Béryl a du mal à se lever Ce matin, elle a un mauvais pressentiment. Elle fête ses 40 ans aujourd’hui, elle sait que Marie-Madeleine va préparer quelque chose. Quelle tristesse de ne pas être avec Florent. Elle a été tellement occupée ces derniers temps, qu’elle n’a pas tellement pensé à lui.
La jeune femme est allée voir le médecin de sa tante, il a demandé à faire des examens -une prise de sang et un électro encéphalogramme. Il a reçu les résultats aujourd’hui, Béryl doit le revoir à 10 heures.
« Bonjour, Béryl, comment allez-vous ? », demande Jean-Marie Cozic, le docteur.
« Toujours un peu fatiguée, pourtant je me repose. »
« Votre tante me dit que vous passez vos journées à écrire, ce n’est pas vraiment du repos »,
« Je sais », répond Béryl, « mais comme je ne peux pas tellement sortir parce que ça me fatigue, ça m’occupe. La télé et la lecture m’épuisent tout autant ».

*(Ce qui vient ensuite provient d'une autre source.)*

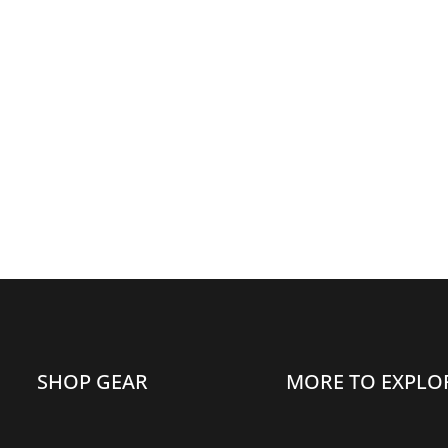
DUAL
DUAL
CARABINER,
CARABINER,
BLUE
BLUE
SHOP GEAR
MORE TO EXPLO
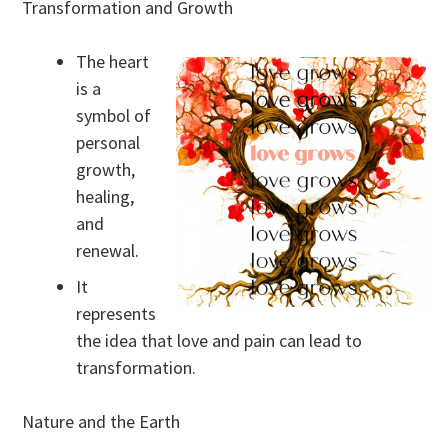
Transformation and Growth
The heart
is a
symbol of
personal
growth,
healing,
and
renewal.
It
represents
the idea that love and pain can lead to
transformation.
Nature and the Earth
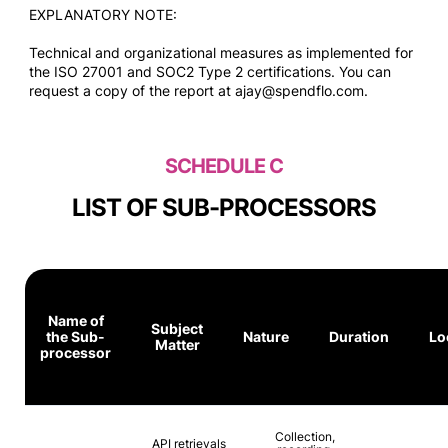
EXPLANATORY NOTE:
Technical and organizational measures as implemented for
the ISO 27001 and SOC2 Type 2 certifications. You can
request a copy of the report at ajay@spendflo.com.
SCHEDULE C
LIST OF SUB-PROCESSORS
Name of
Subject
the Sub-
Nature
Duration
Lo
Matter
processor
Collection,
API retrievals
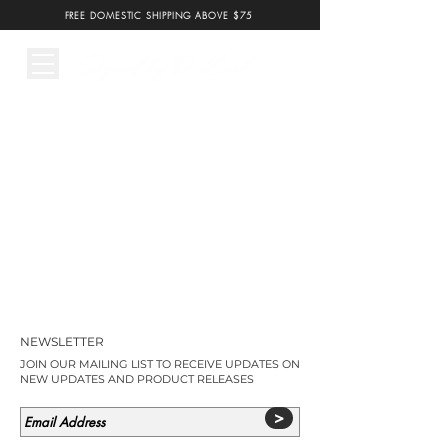
FREE DOMESTIC SHIPPING ABOVE $75
NEWSLETTER
JOIN OUR MAILING LIST TO RECEIVE UPDATES ON
NEW UPDATES AND PRODUCT RELEASES
>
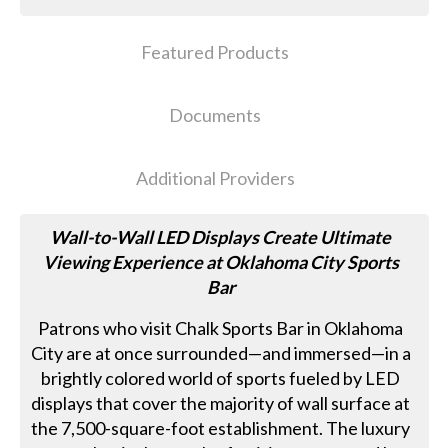
Featured Products
Documents
Additional Providers
Wall-to-Wall LED Displays Create Ultimate
Viewing Experience at Oklahoma City Sports
Bar
Patrons who visit Chalk Sports Bar in Oklahoma
City are at once surrounded—and immersed—in a
brightly colored world of sports fueled by LED
displays that cover the majority of wall surface at
the 7,500-square-foot establishment. The luxury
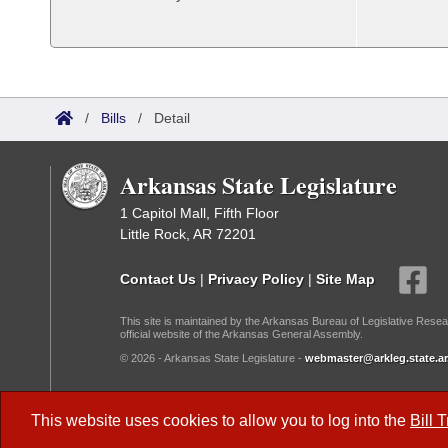
/
Bills
/
Detail
Arkansas State Legislature
1 Capitol Mall, Fifth Floor
Little Rock, AR 72201
Contact Us
|
Privacy Policy
|
Site Map
This site is maintained by the Arkansas Bureau of Legislative Resea
official website of the Arkansas General Assembly.
© 2026 - Arkansas State Legislature -
webmaster@arkleg.state.ar
Dark Mode:
This website uses cookies to allow you to log into the
Bill 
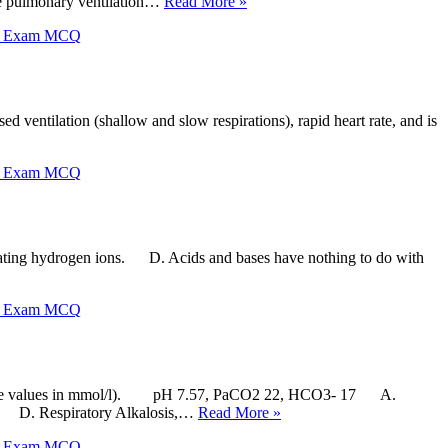
 pulmonary ventilation…
Read More »
X Exam MCQ
d ventilation (shallow and slow respirations), rapid heart rate, and is
X Exam MCQ
ating hydrogen ions. D. Acids and bases have nothing to do with
X Exam MCQ
carbonate values in mmol/l). pH 7.57, PaCO2 22, HCO3- 17 A.
ed D. Respiratory Alkalosis,…
Read More »
X Exam MCQ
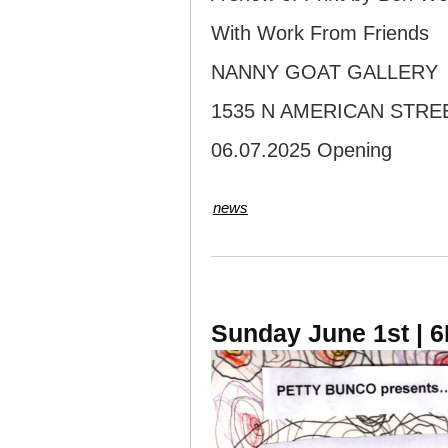
With Work From Friends
NANNY GOAT GALLERY
1535 N AMERICAN STRE
06.07.2025 Opening
news
Sunday June 1st | 6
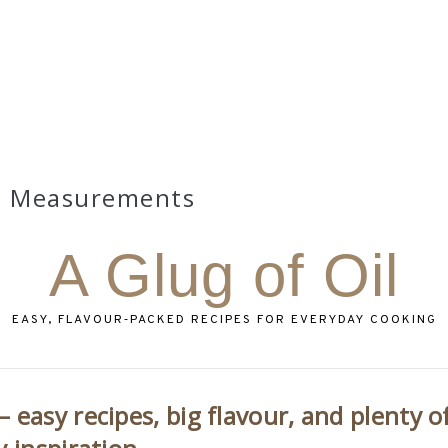
Measurements
A Glug of Oil
EASY, FLAVOUR‑PACKED RECIPES FOR EVERYDAY COOKING
 easy recipes, big flavour, and plenty o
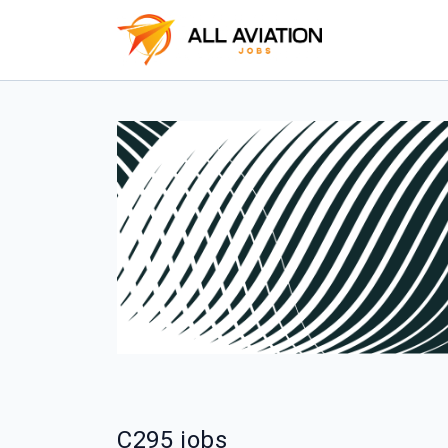
C295 jobs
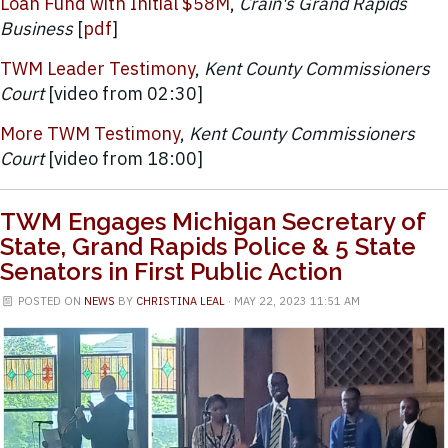
Loan Fund with Initial $58M
,
Crain's Grand Rapids
Business
[
pdf
]
TWM Leader Testimony
,
Kent County Commissioners
Court
[video from 02:30]
More TWM Testimony
,
Kent County Commissioners
Court
[video from 18:00]
TWM Engages Michigan Secretary of
State, Grand Rapids Police & 5 State
Senators in First Public Action
POSTED ON
NEWS
BY
CHRISTINA LEAL
· MAY 22, 2023 11:51 AM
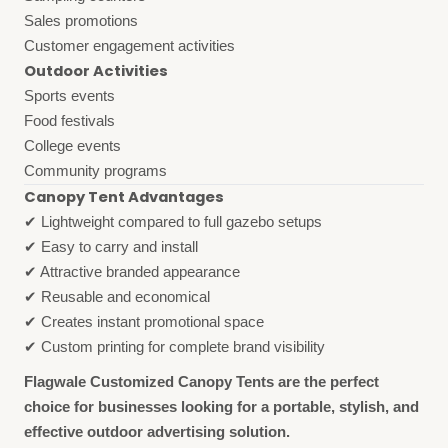
Sales promotions
Customer engagement activities
Outdoor Activities
Sports events
Food festivals
College events
Community programs
Canopy Tent Advantages
✔ Lightweight compared to full gazebo setups
✔ Easy to carry and install
✔ Attractive branded appearance
✔ Reusable and economical
✔ Creates instant promotional space
✔ Custom printing for complete brand visibility
Flagwale Customized Canopy Tents are the perfect
choice for businesses looking for a portable, stylish, and
effective outdoor advertising solution.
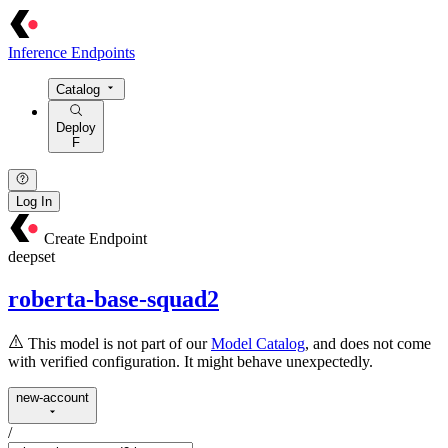
Inference Endpoints
Catalog
Deploy
F
Log In
Create Endpoint
deepset
roberta-base-squad2
This model is not part of our
Model Catalog
, and does not come
with verified configuration. It might behave unexpectedly.
new-account
/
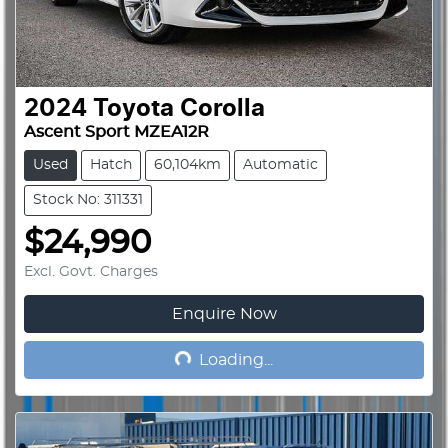
2024
Toyota
Corolla
Ascent Sport MZEA12R
Used
Hatch
60,104km
Automatic
Stock No: 311331
$24,990
Excl. Govt. Charges
Enquire Now
Loading...
Loading...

« A ce propos, j’ai les résultats de vos examens. Rien de grave je vous rassure, mais il semblerait que vous fassiez des mini crises d’épilepsie. C’est fréquent après un AVC. »
Béryl n’arrive pas à s’inquiéter ou à réagir à cette nouvelle. De toute façon, elle se sent en permanence anesthésiée.
« Comment est-ce que ça se manifeste ? », demande-t-elle au docteur.
« Marie-Madeleine a remarqué que vous aviez des absences. Ce qui est embêtant, c’est que vous pouvez vous mettre en danger si vous êtes au volant d’une voiture ou si vous faites la cuisine. Une absence à 130 kilomètres heure sur l’autoroute ça peut être très ennuyeux. Vous pouvez aussi vous brûler ou vous couper dans votre cuisine. »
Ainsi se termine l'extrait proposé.